Composition and Structure Measurements in an Ionospheric Barium Cloud

· Air Force Geophysics Laboratory, Air Force Systems Command, United States Air Force
Ebook
31
Pages

About this ebook

A 48 kg barium payload was launched from Eglin Air Force Base, Florida on 12 December 1980 at 2311 GMT and detonated at 183.7 km. At 2342:50.25 GMT, a second rocket, instrumented with an ion mass spectrometer and pulsed plasma probes, was fired to traverse the barium cloud. Composition, ion density, and structure measurements were acquired up to 241.2 km in both the natural and disturbed ionosphere. The rocket penetrated the barium cloud between 147 and 184 km. In addition to the Ba+, Ba++ produced by H Lyman alpha ionization, and Ca+, an impurity in the barium were detected in the cloud. A peak barium ion concentration of about 6,000,000 ions cu cm was measured at 161 km where the ionospheric NO+ and O2+ ions were essentially eliminated by large recombination loss.

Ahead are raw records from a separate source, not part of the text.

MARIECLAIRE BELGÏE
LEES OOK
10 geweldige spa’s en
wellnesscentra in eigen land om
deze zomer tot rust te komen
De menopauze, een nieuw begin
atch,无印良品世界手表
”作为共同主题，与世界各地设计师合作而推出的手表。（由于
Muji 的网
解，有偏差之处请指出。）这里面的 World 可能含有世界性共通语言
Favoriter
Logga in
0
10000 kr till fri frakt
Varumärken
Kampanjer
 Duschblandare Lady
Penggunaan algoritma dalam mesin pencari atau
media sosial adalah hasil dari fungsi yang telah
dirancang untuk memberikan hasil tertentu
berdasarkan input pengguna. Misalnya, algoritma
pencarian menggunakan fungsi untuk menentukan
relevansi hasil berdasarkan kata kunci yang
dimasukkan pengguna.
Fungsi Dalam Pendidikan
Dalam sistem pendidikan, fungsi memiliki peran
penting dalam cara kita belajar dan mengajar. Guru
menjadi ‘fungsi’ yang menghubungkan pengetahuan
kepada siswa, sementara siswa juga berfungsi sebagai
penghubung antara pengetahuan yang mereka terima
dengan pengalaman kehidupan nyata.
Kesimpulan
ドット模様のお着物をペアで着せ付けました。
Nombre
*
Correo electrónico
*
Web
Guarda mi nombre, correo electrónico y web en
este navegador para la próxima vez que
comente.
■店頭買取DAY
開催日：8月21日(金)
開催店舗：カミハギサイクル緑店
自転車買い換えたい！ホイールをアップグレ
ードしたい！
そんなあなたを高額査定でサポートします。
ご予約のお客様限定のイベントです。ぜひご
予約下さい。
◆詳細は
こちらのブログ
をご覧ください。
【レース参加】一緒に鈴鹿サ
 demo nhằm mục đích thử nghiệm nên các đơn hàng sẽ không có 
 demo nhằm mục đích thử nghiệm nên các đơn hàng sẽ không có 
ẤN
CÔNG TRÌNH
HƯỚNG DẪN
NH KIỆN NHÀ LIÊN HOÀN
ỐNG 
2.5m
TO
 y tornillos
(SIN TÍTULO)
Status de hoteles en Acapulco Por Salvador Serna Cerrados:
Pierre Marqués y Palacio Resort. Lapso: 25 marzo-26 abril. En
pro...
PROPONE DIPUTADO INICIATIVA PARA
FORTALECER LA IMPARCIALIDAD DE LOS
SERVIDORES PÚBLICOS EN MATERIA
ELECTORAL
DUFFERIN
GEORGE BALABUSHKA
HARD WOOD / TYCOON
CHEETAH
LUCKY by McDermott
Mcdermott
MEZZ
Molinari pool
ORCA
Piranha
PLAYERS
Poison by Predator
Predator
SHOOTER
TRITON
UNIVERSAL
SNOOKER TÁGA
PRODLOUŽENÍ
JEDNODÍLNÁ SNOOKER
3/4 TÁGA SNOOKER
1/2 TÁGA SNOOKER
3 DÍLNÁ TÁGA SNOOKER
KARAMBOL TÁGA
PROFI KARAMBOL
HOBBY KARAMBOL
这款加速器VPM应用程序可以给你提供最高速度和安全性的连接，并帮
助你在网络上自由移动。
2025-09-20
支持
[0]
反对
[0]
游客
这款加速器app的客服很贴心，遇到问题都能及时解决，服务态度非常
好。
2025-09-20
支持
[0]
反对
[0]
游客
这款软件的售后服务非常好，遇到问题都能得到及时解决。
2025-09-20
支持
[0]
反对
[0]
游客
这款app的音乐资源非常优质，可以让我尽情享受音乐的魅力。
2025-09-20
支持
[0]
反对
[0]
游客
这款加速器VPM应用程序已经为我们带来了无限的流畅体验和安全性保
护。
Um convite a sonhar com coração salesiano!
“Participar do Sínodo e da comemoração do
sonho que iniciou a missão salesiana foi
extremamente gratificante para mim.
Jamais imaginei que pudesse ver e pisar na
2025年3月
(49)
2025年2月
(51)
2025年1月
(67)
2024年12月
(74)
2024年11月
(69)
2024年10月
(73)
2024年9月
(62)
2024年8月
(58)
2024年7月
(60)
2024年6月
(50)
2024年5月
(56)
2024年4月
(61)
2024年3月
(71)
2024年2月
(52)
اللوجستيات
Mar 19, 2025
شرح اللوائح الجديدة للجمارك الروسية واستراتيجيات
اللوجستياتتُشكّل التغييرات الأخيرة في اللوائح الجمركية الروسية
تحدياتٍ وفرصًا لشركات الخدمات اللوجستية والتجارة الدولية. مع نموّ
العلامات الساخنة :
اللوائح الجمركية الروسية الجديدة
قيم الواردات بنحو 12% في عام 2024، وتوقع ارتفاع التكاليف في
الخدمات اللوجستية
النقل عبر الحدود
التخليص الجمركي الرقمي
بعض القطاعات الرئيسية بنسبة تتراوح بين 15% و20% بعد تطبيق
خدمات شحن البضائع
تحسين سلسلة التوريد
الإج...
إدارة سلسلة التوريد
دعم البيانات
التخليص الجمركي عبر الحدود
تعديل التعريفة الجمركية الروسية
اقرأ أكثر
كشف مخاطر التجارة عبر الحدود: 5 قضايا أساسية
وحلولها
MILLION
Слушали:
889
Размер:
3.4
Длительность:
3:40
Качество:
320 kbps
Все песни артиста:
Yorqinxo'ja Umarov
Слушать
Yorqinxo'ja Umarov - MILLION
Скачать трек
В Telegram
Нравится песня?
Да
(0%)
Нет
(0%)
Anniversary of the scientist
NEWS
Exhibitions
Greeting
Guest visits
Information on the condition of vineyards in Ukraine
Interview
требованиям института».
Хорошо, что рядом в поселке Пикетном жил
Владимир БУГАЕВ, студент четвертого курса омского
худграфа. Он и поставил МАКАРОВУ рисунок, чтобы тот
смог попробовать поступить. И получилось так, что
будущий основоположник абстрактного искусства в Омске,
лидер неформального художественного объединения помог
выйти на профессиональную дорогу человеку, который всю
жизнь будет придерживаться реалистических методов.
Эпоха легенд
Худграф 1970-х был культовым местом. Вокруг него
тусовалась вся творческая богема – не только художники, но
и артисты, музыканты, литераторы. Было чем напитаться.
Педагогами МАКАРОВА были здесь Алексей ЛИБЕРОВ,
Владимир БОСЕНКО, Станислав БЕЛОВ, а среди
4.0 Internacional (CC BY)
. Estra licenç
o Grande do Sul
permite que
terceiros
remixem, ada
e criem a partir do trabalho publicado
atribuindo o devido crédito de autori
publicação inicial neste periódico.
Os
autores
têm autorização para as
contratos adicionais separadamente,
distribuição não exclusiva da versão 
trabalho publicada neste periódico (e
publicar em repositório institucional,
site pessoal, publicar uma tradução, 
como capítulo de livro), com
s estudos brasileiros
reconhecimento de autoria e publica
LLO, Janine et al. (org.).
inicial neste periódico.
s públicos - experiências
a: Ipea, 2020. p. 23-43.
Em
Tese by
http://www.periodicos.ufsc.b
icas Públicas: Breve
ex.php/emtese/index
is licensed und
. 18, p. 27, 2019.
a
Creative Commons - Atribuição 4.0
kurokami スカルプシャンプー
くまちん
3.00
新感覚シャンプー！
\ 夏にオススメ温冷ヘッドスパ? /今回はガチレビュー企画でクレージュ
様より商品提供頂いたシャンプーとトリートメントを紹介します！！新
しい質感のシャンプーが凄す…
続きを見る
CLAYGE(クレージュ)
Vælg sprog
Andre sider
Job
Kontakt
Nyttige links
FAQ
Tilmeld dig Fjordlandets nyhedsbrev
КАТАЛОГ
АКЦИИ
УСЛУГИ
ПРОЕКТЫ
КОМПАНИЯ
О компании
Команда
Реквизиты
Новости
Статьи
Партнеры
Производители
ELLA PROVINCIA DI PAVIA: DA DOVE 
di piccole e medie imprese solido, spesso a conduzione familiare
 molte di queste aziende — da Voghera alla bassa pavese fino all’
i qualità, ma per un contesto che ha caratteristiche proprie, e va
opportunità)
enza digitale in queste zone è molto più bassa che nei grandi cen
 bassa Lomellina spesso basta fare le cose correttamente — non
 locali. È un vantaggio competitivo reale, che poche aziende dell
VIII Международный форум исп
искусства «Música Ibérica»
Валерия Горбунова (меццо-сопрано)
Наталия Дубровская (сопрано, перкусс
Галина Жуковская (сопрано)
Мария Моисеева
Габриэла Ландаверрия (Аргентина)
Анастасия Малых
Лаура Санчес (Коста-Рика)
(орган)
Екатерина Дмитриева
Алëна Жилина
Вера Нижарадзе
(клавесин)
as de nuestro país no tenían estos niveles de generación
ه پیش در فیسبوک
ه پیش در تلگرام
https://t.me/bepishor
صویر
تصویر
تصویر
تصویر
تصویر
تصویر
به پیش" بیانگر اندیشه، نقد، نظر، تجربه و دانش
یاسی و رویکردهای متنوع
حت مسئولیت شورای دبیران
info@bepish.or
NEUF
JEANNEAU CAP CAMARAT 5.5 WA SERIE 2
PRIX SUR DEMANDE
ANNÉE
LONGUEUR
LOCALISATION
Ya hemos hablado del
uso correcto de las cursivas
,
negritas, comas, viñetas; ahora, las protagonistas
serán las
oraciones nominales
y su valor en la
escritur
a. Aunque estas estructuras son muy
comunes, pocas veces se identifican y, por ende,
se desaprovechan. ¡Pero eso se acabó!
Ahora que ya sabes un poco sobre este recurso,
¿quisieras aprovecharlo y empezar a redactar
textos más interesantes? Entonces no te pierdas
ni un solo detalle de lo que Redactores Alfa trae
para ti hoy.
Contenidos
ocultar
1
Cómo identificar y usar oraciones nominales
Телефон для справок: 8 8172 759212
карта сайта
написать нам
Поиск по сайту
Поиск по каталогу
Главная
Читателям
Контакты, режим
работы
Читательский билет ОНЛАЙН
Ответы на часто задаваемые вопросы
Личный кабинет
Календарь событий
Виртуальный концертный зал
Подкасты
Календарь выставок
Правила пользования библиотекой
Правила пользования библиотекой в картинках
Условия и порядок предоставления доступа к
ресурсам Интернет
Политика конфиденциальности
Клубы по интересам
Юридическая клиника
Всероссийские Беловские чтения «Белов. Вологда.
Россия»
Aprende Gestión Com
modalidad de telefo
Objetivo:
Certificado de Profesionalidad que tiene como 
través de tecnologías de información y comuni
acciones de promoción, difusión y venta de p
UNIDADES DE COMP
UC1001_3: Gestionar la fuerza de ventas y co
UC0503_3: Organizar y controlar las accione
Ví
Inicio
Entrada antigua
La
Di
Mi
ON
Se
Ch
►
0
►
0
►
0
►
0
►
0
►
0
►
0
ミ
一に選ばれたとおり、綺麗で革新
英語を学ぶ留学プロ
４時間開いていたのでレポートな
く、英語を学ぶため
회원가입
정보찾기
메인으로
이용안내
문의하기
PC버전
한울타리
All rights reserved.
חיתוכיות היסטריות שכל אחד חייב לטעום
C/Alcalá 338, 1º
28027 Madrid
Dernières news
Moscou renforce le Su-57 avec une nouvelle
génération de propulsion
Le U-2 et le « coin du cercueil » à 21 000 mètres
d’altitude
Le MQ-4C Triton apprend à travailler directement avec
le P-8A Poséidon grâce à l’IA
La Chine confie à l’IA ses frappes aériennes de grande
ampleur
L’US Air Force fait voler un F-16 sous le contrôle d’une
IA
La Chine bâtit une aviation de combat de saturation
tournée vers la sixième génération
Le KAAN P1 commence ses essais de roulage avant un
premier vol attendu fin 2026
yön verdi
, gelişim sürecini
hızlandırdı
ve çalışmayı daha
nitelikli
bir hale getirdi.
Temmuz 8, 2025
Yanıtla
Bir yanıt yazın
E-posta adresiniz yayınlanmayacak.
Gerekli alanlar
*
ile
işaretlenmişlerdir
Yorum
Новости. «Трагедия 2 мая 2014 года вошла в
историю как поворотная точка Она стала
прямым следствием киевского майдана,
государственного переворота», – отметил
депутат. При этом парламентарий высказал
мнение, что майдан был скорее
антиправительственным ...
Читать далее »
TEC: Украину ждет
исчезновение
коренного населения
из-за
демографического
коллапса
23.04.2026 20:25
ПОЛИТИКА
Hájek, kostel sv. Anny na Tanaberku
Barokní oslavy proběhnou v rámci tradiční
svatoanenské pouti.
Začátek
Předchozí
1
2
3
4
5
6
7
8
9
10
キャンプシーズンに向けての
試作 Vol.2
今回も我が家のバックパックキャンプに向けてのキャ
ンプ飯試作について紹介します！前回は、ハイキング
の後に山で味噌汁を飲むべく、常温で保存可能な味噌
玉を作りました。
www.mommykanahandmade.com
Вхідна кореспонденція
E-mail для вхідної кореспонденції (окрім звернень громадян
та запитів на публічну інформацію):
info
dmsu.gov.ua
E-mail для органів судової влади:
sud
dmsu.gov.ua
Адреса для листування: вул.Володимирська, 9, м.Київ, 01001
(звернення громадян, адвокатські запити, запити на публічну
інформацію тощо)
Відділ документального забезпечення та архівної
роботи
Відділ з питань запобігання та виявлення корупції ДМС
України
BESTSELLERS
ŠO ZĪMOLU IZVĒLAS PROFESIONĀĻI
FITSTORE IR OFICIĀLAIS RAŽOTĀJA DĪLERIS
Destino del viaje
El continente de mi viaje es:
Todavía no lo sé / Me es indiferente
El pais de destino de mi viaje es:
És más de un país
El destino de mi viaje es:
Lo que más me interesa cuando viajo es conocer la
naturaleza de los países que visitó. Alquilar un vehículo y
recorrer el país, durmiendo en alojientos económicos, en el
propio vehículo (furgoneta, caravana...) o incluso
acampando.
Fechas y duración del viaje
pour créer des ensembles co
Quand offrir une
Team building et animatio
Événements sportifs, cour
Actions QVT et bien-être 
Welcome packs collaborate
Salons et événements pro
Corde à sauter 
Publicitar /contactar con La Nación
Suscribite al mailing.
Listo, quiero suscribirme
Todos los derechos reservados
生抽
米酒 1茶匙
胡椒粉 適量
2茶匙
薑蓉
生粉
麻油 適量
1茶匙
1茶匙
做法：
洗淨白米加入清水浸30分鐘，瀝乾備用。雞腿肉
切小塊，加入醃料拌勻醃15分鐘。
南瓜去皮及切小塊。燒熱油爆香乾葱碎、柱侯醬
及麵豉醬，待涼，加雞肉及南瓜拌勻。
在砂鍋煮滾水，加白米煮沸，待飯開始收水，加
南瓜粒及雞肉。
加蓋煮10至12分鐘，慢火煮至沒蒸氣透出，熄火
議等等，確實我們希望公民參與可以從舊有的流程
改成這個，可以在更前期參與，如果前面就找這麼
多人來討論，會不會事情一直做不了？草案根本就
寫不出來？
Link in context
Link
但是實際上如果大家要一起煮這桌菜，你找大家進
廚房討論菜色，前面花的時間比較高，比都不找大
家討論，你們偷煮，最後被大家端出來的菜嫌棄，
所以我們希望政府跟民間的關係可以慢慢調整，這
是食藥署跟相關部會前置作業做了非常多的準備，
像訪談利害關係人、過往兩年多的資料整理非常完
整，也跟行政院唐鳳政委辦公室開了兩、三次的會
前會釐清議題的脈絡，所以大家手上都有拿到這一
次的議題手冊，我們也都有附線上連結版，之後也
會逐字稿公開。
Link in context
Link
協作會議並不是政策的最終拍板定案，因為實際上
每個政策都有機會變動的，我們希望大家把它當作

The bottom side of the barium cloud had a relatively smooth structure while the top side showed significant density fluctuations. The first experimental evidence of a theoretically predicted E region 'image cloud' was found in the form of an enhanced NO+ layer just below the barium cloud. Unexplained wave-like density variations in O+, NO+, and O2(+) also were seen above the barium cloud to 195 km. A quantitative estimate of the outgassing water vapor concentrations near the payload's surface was made using the fast change transfer rate coefficient for O+ + H2O yields H2O+ + O that created the observed water vapor ions.